▶ **Activity**
Find every line below that contains the word "peau" and copy it out.

--- Recorded data Enclosed Below ---

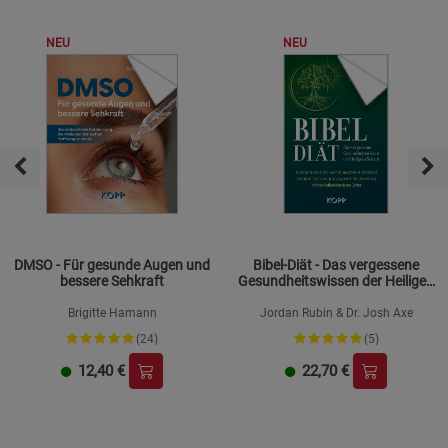
NEU
NEU
DMSO - Für gesunde Augen und
Bibel-Diät - Das vergessene
bessere Sehkraft
Gesundheitswissen der Heiligen
Schrift
Brigitte Hamann
Jordan Rubin & Dr. Josh Axe
(24)
(5)
12,40
€
22,70
€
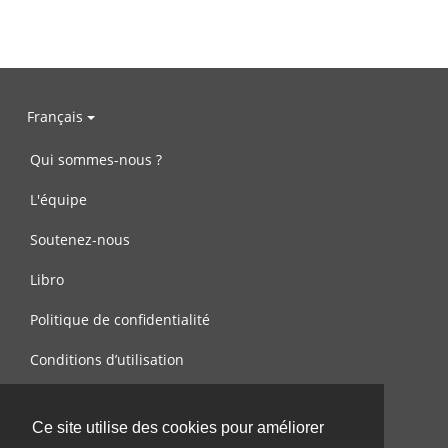
Français
Qui sommes-nous ?
L'équipe
Soutenez-nous
Libro
Politique de confidentialité
Conditions d’utilisation
Contactez-nous
Ce site utilise des cookies pour améliorer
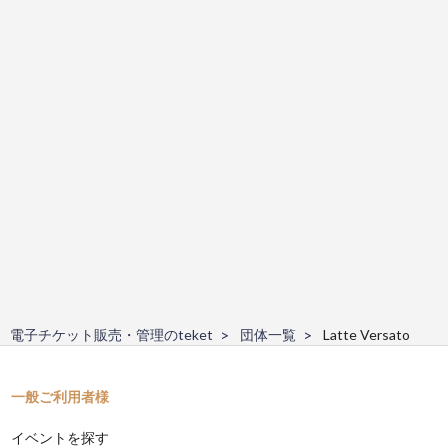
電子チケット販売・管理のteket
団体一覧
Latte Versato
一般ご利用者様
イベントを探す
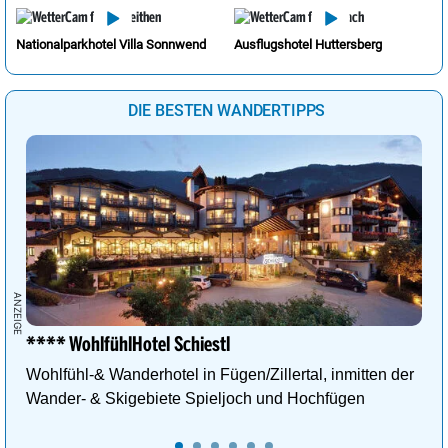
Nationalparkhotel Villa Sonnwend
Ausflugshotel Huttersberg
DIE BESTEN WANDERTIPPS
**** WohlfühlHotel Schiestl
Wohlfühl-& Wanderhotel in Fügen/Zillertal, inmitten der
Wander- & Skigebiete Spieljoch und Hochfügen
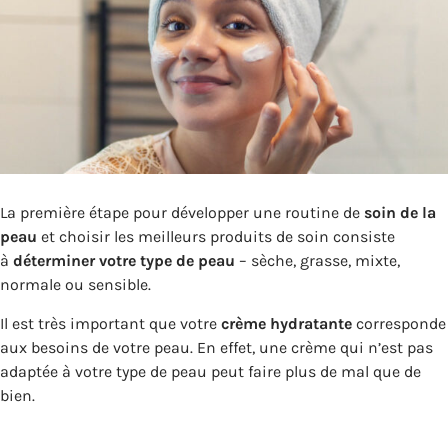
La première étape pour développer une routine de
soin de la
peau
et choisir les meilleurs produits de soin consiste
à
déterminer votre type de peau
– sèche, grasse, mixte,
normale ou sensible.
Il est très important que votre
crème hydratante
corresponde
aux besoins de votre peau. En effet, une crème qui n’est pas
adaptée à votre type de peau peut faire plus de mal que de
bien.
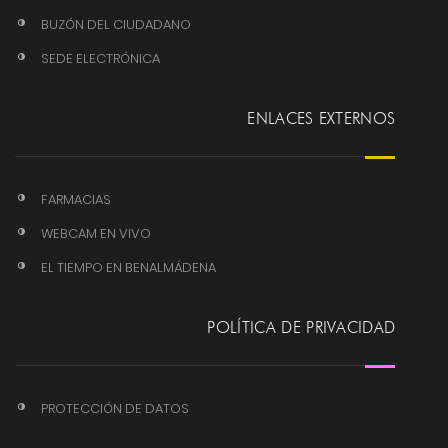
BUZÓN DEL CIUDADANO
SEDE ELECTRÓNICA
ENLACES EXTERNOS
FARMACIAS
WEBCAM EN VIVO
EL TIEMPO EN BENALMÁDENA
POLÍTICA DE PRIVACIDAD
PROTECCIÓN DE DATOS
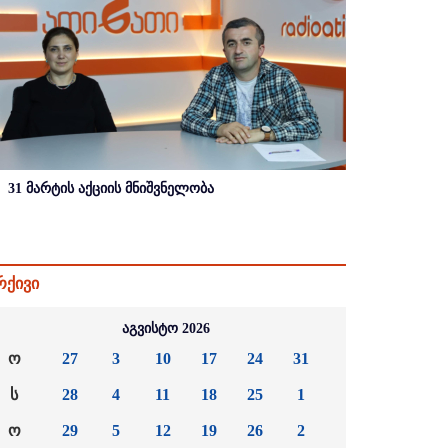
31 მარტის აქციის მნიშვნელობა
რქივი
აგვისტო 2026
ო
27
3
10
17
24
31
ს
28
4
11
18
25
1
ო
29
5
12
19
26
2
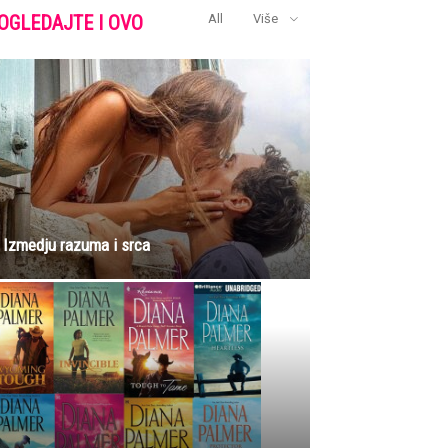
OGLEDAJTE I OVO
All
Više
Izmedju razuma i srca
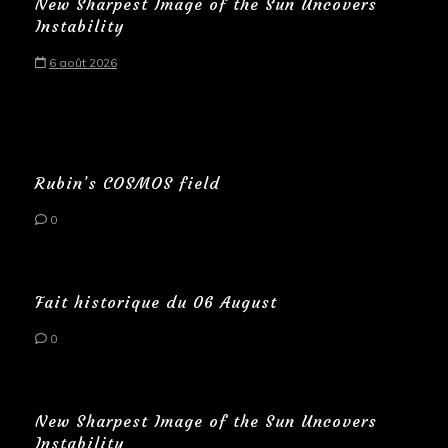
New Sharpest Image of the Sun Uncovers
Instability
6 août 2026
Rubin’s COSMOS field
0
Fait historique du 06 August
0
New Sharpest Image of the Sun Uncovers
Instability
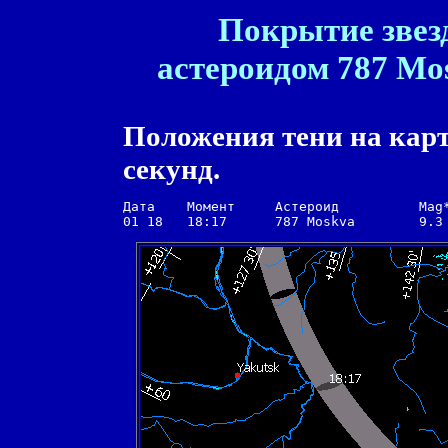
Покрытие звез
астероидом 787 Mos
Положения тени на карт
секунд.
Дата    Момент     Астероид          Mag*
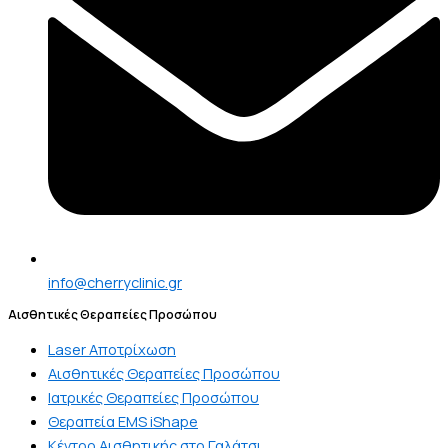
info@cherryclinic.gr
Αισθητικές Θεραπείες Προσώπου
Laser Αποτρίχωση
Αισθητικές Θεραπείες Προσώπου
Ιατρικές Θεραπείες Προσώπου
Θεραπεία EMS iShape
Κέντρο Αισθητικής στο Γαλάτσι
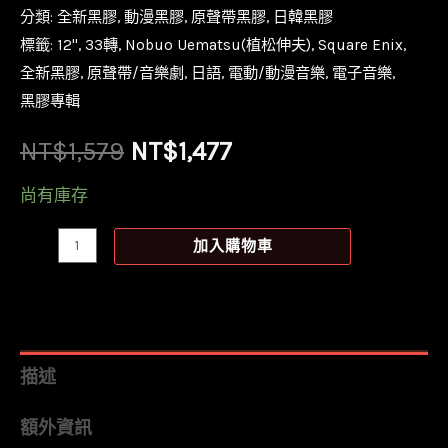
分類:
全新黑膠
,
動漫黑膠
,
原聲帶黑膠
,
日韓黑膠
標籤:
12''
,
33轉
,
Nobuo Uematsu(植松伸夫)
,
Square Enix
,
全新黑膠
,
原聲帶/音樂劇
,
日語
,
電動/動漫音樂
,
電子音樂
,
黑膠專輯
原
目
NT$
1,579
NT$
1,477
始
前
尚有庫存
價
價
【全
加入購物車
新
格：
格：
黑
NT$1,579。
NT$1,477。
膠】
Modulation-
描述
FINAL
額外資訊
FANTASY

--- End of Enclosed Recorded data ---

▶ **Task answer**
peau
déterminer votre type de peau
aux besoins de votre peau. En effet, une crème qui n’est pas
adaptée à votre type de peau peut faire plus de mal que de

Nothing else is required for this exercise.